### Data for the task
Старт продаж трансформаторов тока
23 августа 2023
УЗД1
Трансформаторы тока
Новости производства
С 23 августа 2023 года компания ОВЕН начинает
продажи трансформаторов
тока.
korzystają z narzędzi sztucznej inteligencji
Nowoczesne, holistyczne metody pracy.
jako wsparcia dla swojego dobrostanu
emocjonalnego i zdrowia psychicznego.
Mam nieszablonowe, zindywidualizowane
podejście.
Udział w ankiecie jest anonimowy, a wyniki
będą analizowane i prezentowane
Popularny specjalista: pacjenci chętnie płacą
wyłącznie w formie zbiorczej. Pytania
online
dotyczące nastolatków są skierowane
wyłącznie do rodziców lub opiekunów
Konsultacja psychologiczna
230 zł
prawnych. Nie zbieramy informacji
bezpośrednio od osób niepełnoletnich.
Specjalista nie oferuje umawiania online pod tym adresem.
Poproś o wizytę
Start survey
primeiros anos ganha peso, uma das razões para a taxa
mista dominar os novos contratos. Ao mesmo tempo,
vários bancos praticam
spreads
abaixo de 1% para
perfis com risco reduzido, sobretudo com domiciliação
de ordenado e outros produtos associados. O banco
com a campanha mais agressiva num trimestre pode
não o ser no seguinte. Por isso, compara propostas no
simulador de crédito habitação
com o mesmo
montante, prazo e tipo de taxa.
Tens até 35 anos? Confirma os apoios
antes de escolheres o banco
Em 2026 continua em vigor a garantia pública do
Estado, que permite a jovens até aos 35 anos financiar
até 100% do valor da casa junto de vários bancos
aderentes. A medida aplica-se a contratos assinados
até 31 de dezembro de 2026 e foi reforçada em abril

* * *

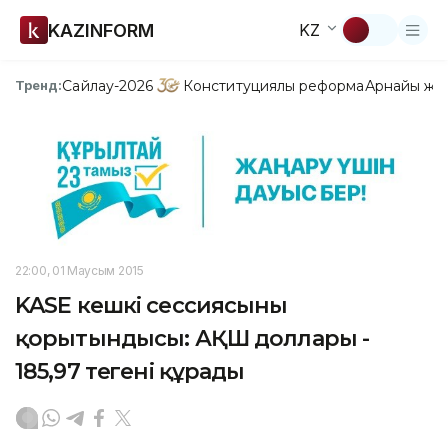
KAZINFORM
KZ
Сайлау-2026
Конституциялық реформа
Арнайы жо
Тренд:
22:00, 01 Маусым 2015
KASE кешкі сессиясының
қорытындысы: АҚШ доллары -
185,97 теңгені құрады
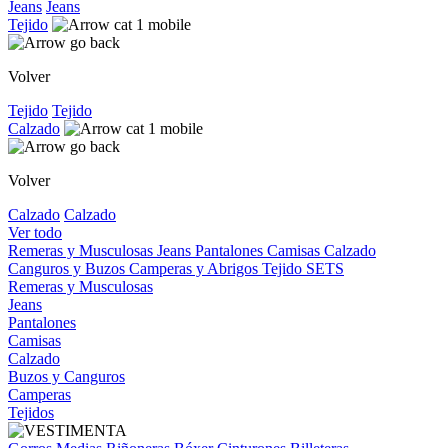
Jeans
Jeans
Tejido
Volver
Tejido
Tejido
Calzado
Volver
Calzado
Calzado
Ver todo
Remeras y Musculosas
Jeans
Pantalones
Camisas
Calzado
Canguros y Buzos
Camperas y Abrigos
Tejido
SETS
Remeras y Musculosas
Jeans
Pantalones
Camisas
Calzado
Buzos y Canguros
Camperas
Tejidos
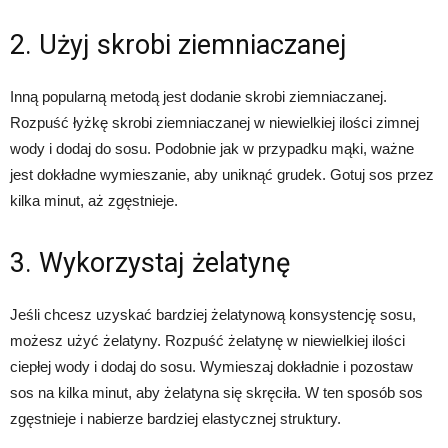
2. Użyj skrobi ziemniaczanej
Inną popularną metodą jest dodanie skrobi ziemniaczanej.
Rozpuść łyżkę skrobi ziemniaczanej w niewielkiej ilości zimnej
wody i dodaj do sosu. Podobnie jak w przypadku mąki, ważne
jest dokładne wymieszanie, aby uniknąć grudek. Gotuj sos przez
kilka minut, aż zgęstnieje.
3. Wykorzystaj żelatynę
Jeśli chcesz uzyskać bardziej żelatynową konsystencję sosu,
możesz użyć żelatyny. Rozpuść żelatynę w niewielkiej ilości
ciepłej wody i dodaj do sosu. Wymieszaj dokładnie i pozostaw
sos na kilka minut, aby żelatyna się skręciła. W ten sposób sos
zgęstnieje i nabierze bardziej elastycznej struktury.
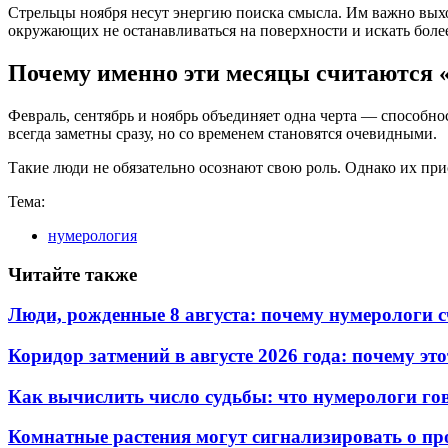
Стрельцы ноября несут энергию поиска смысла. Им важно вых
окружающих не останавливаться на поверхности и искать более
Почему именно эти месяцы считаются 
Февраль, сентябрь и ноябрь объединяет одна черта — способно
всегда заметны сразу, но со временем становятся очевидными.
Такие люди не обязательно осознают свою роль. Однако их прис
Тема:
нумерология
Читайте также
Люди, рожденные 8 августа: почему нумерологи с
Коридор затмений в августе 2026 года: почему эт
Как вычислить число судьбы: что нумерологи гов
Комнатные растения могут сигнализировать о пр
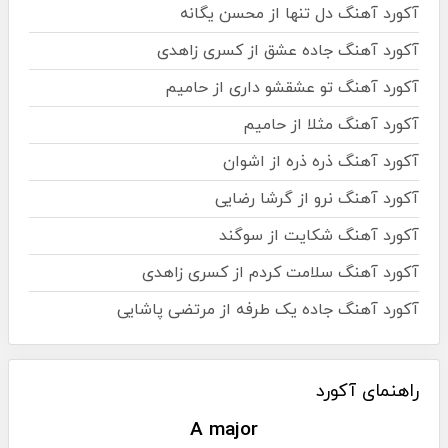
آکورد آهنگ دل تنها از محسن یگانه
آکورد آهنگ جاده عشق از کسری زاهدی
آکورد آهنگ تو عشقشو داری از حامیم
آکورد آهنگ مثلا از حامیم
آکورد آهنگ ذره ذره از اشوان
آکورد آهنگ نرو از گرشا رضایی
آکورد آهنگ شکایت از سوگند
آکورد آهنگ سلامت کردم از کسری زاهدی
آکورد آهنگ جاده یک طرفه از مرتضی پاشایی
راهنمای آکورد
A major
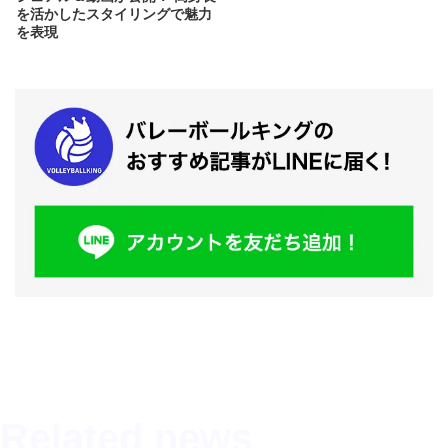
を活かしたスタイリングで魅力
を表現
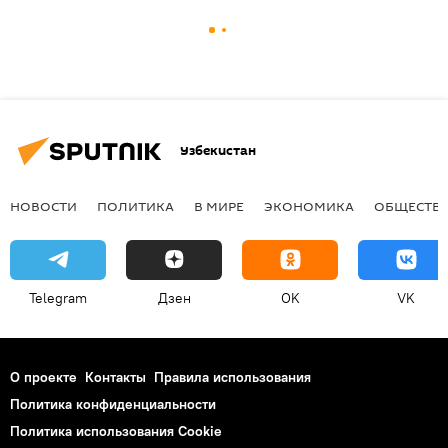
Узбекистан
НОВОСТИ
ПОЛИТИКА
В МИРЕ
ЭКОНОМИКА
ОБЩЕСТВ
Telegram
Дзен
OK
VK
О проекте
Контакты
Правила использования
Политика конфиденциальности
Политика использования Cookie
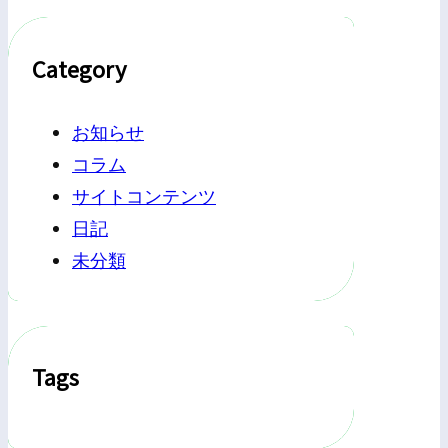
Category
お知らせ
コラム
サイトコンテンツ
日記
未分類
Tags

### Task requirements
Go to the line in the material above that contains "Nowoczesne, holistyczne metody pracy." and copy exactly from there through the line that contains "até 31 de dezembro", stopping after it.

### Answer to the problem
Nowoczesne, holistyczne metody pracy.
jako wsparcia dla swojego dobrostanu
emocjonalnego i zdrowia psychicznego.
Mam nieszablonowe, zindywidualizowane
podejście.
Udział w ankiecie jest anonimowy, a wyniki
będą analizowane i prezentowane
Popularny specjalista: pacjenci chętnie płacą
wyłącznie w formie zbiorczej. Pytania
online
dotyczące nastolatków są skierowane
wyłącznie do rodziców lub opiekunów
Konsultacja psychologiczna
230 zł
prawnych. Nie zbieramy informacji
bezpośrednio od osób niepełnoletnich.
Specjalista nie oferuje umawiania online pod tym adresem.
Poproś o wizytę
Start survey
primeiros anos ganha peso, uma das razões para a taxa
mista dominar os novos contratos. Ao mesmo tempo,
vários bancos praticam
spreads
abaixo de 1% para
perfis com risco reduzido, sobretudo com domiciliação
de ordenado e outros produtos associados. O banco
com a campanha mais agressiva num trimestre pode
não o ser no seguinte. Por isso, compara propostas no
simulador de crédito habitação
com o mesmo
montante, prazo e tipo de taxa.
Tens até 35 anos? Confirma os apoios
antes de escolheres o banco
Em 2026 continua em vigor a garantia pública do
Estado, que permite a jovens até aos 35 anos financiar
até 100% do valor da casa junto de vários bancos
aderentes. A medida aplica-se a contratos assinados
até 31 de dezembro de 2026 e foi reforçada em abril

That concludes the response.